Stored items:
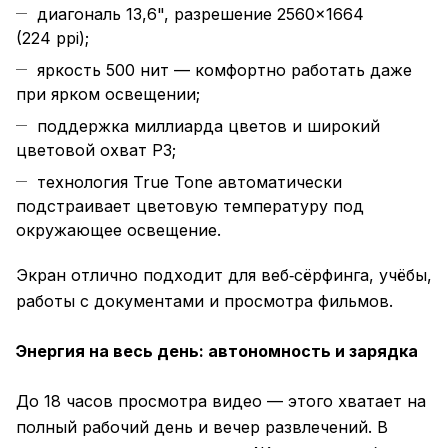
диагональ 13,6", разрешение 2560×1664
(224 ppi);
яркость 500 нит — комфортно работать даже
при ярком освещении;
поддержка миллиарда цветов и широкий
цветовой охват P3;
технология True Tone автоматически
подстраивает цветовую температуру под
окружающее освещение.
Экран отлично подходит для веб‑сёрфинга, учёбы,
работы с документами и просмотра фильмов.
Энергия на весь день: автономность и зарядка
До 18 часов просмотра видео — этого хватает на
полный рабочий день и вечер развлечений. В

§ **Problem to solve**
From the line that holds "технология True Tone автоматически" to the last line of the records above, print each line exactly. Add nothing else.

§ **Written response**
технология True Tone автоматически
подстраивает цветовую температуру под
окружающее освещение.
Экран отлично подходит для веб‑сёрфинга, учёбы,
работы с документами и просмотра фильмов.
Энергия на весь день: автономность и зарядка
До 18 часов просмотра видео — этого хватает на
полный рабочий день и вечер развлечений. В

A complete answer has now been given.